• [EXERCISE AIM]
Find the line containing "Contact & Openingstijden (722, 100)" in the material below, then please transcribe it and each line after it exactly, without the pictures.

• [DATA FOR THIS EXERCISE]
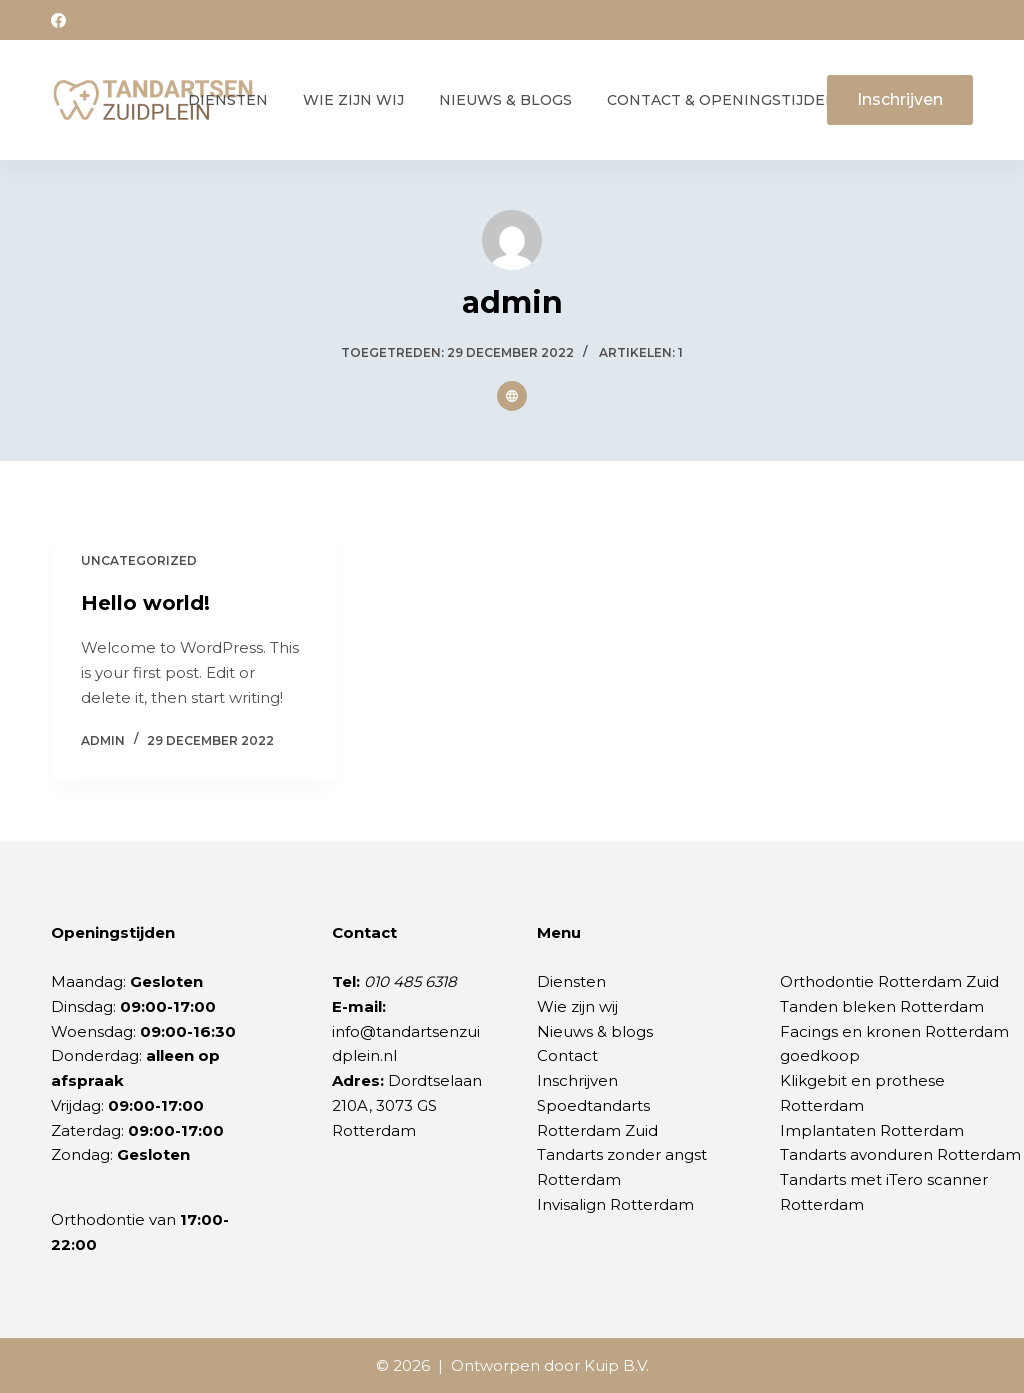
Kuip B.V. (616, 1365)
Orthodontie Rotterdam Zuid (889, 981)
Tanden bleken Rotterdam (882, 1006)
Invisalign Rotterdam (615, 1204)
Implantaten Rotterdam (872, 1130)
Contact (567, 1055)
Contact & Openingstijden (722, 100)
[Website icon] (512, 396)
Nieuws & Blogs (505, 100)
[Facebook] (58, 20)
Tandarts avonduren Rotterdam (900, 1154)
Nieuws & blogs (595, 1031)
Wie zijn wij (353, 100)
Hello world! (145, 603)
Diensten (228, 100)
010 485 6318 (410, 981)
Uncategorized (139, 560)
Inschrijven (900, 99)
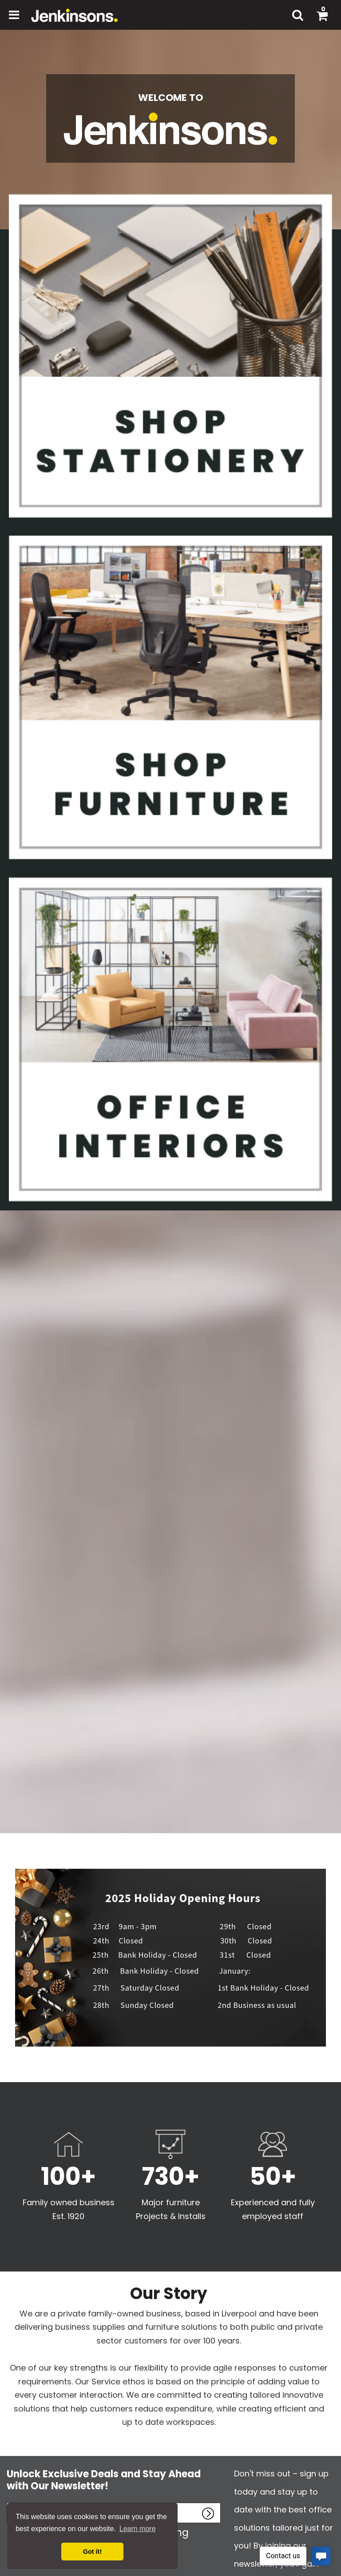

• [RESPONSE]
Contact & Openingstijden (722, 100)
[Website icon] (512, 396)
Nieuws & Blogs (505, 100)
[Facebook] (58, 20)
Tandarts avonduren Rotterdam (900, 1154)
Nieuws & blogs (595, 1031)
Wie zijn wij (353, 100)
Hello world! (145, 603)
Diensten (228, 100)
010 485 6318 (410, 981)
Uncategorized (139, 560)
Inschrijven (900, 99)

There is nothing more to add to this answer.